Kraken : une attaque qui visait une multinationale basée aux Émirats Arabes Unis

Les experts du G DATA Security Lab viennent de livrer l’analyse du malware Kraken, un code utilisé en janvier 2015 lors d’une attaque ciblée visant une multinationale basée aux Émirats Arabes Unis.

Un monstre marin comme emblème de ce code malveillant.

Un monstre marin comme emblème de ce code malveillant.

Une attaque très intéressante que celle de Kraken. Techniquement éloigné des standards constatés dans les attaques ciblées, le code Kraken n’intègre ni technique de camouflage avancé, ni système de persistance innovant. Alors que son fonctionnement ne le destine pas à des attaques complexes, ce code a été rapporté dans plusieurs autres campagnes d’espionnage ciblé contre le secteur énergétique. Pour quelques centaines d’euros, le malware Kraken est disponible à l’achat sur les marchés cybercriminels. Alors que les attaques ciblées étaient généralement réservées aux attaquants les plus expérimentés, le cas Kraken tend à démontrer que ces campagnes professionnelles tendent à se démocratiser.

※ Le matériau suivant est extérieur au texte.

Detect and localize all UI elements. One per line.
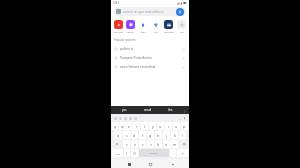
staticText: j — [166, 133, 167, 138]
button[interactable]: email — [136, 106, 159, 114]
staticText: Banking — [164, 30, 174, 33]
staticText: y — [152, 124, 154, 129]
staticText: r — [136, 124, 138, 129]
staticText: f — [142, 133, 144, 138]
staticText: Tempest. Pirate Action — [120, 56, 182, 60]
button[interactable]: Voice input — [182, 116, 187, 121]
button[interactable]: q — [112, 122, 118, 130]
button[interactable]: b — [155, 140, 162, 148]
staticText: Twitch — [126, 30, 134, 33]
button[interactable]: m — [171, 140, 178, 148]
staticText: c — [142, 142, 144, 147]
button[interactable]: i — [165, 122, 172, 130]
button[interactable]: Settings — [177, 116, 182, 121]
staticText: ⋮ — [183, 109, 186, 112]
staticText: the — [168, 108, 173, 112]
staticText: m — [173, 142, 177, 147]
button[interactable]: the — [159, 106, 182, 114]
staticText: n — [165, 142, 168, 147]
button[interactable]: Backspace — [179, 140, 188, 148]
staticText: d — [133, 133, 136, 138]
staticText: . — [173, 151, 174, 156]
staticText: e — [128, 124, 130, 129]
staticText: ?123 — [115, 152, 121, 155]
button[interactable]: Recent apps — [125, 160, 133, 168]
button[interactable]: a — [114, 131, 122, 139]
button[interactable]: Enter — [177, 149, 188, 157]
button[interactable]: More suggestions — [182, 108, 187, 113]
button[interactable]: Keyboard tool 3 — [123, 116, 128, 121]
staticText: a — [117, 133, 119, 138]
button[interactable]: Space — [139, 149, 169, 157]
button[interactable]: sea of thieves on android — [111, 62, 189, 71]
button[interactable]: u — [157, 122, 164, 130]
staticText: ⋯ — [178, 117, 181, 120]
staticText: x — [134, 142, 136, 147]
staticText: l — [182, 133, 183, 138]
button[interactable]: Back — [168, 160, 176, 168]
button[interactable]: o — [173, 122, 180, 130]
button[interactable]: Keyboard tool 2 — [118, 116, 123, 121]
staticText: h — [157, 133, 160, 138]
staticText: search or type web address — [123, 10, 176, 14]
button[interactable]: s — [123, 131, 130, 139]
button[interactable]: k — [171, 131, 178, 139]
button[interactable]: Tempest. Pirate Action — [111, 53, 189, 62]
button[interactable]: Emoji — [131, 149, 138, 157]
staticText: 9:41 — [113, 1, 119, 5]
button[interactable]: f — [139, 131, 146, 139]
staticText: q — [114, 124, 117, 129]
staticText: k — [174, 133, 176, 138]
button[interactable]: n — [163, 140, 170, 148]
button[interactable]: r — [133, 122, 140, 130]
button[interactable]: Keyboard tool 5 — [133, 116, 138, 121]
button[interactable]: ?123 — [112, 149, 123, 157]
button[interactable]: Home — [146, 160, 154, 168]
staticText: English — [150, 152, 158, 155]
staticText: u — [159, 124, 162, 129]
staticText: t — [144, 124, 146, 129]
button[interactable]: / — [124, 149, 130, 157]
button[interactable]: search or type web address — [114, 7, 186, 16]
button[interactable]: Twitch — [124, 18, 136, 35]
staticText: g — [149, 133, 152, 138]
staticText: / — [126, 151, 128, 156]
staticText: b — [157, 142, 160, 147]
button[interactable]: h — [155, 131, 162, 139]
button[interactable]: YouTube — [112, 18, 124, 35]
button[interactable]: Mir — [149, 18, 162, 35]
button[interactable]: j — [163, 131, 170, 139]
staticText: Go — [180, 30, 184, 33]
staticText: Popular queries — [114, 38, 136, 42]
button[interactable]: Banking — [162, 18, 175, 35]
button[interactable]: t — [141, 122, 148, 130]
staticText: yes — [122, 108, 127, 112]
button[interactable]: Go — [175, 18, 188, 35]
staticText: politics tv — [120, 47, 182, 51]
button[interactable]: p — [181, 122, 188, 130]
staticText: Mir — [154, 30, 158, 33]
button[interactable]: y — [149, 122, 156, 130]
staticText: z — [126, 142, 128, 147]
button[interactable]: Keyboard tool 4 — [128, 116, 133, 121]
button[interactable]: d — [131, 131, 138, 139]
button[interactable]: e — [126, 122, 132, 130]
button[interactable]: Keyboard tool 1 — [113, 116, 118, 121]
button[interactable]: w — [119, 122, 125, 130]
button[interactable]: v — [147, 140, 154, 148]
button[interactable]: . — [170, 149, 176, 157]
button[interactable]: Voice search — [176, 8, 184, 16]
staticText: w — [121, 124, 124, 129]
button[interactable]: l — [179, 131, 186, 139]
button[interactable]: g — [147, 131, 154, 139]
button[interactable]: z — [123, 140, 130, 148]
button[interactable]: c — [139, 140, 146, 148]
button[interactable]: yes — [113, 106, 136, 114]
button[interactable]: ozon — [136, 18, 149, 35]
button[interactable]: Shift — [112, 140, 122, 148]
staticText: YouTube — [113, 30, 123, 33]
staticText: p — [183, 124, 186, 129]
button[interactable]: politics tv — [111, 44, 189, 53]
button[interactable]: x — [131, 140, 138, 148]
staticText: sea of thieves on android — [120, 65, 182, 69]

Le pirate, un habitant du Nord de l’Europe ? Un amateur du film « Pirates des Caraïbes ? ». Le Kraken est un monstre marin (un poulpe géant) fantastique que l’on découvre dans les légendes scandinaves médiévales.

Kraken a été utilisé dans au moins une attaque ciblée visant une entreprise multinationale basée aux Émirats Arabes Unis. Un mail ciblé vers au moins un employé de l’entreprise intégrait ce code malveillant. Le corps du courriel traitait d’un sujet commercial : une offre pour devenir membre de l’International Trade Council de l’année. L’offre était adressée à la Philippine National Bank, et non à l’entreprise qui a reçu effectivement la missive. Cela pourrait être une astuce pour rendre le destinataire encore plus curieux à propos du document attaché, étant donné qu’il/elle ne serait pas le destinataire réel/le. La pièce jointe était un document Microsoft Word qui exploitait la vulnérabilité CVE-2012-0158 afin de déposer et d’exécuter le malware surnommé « Kraken HTTP ».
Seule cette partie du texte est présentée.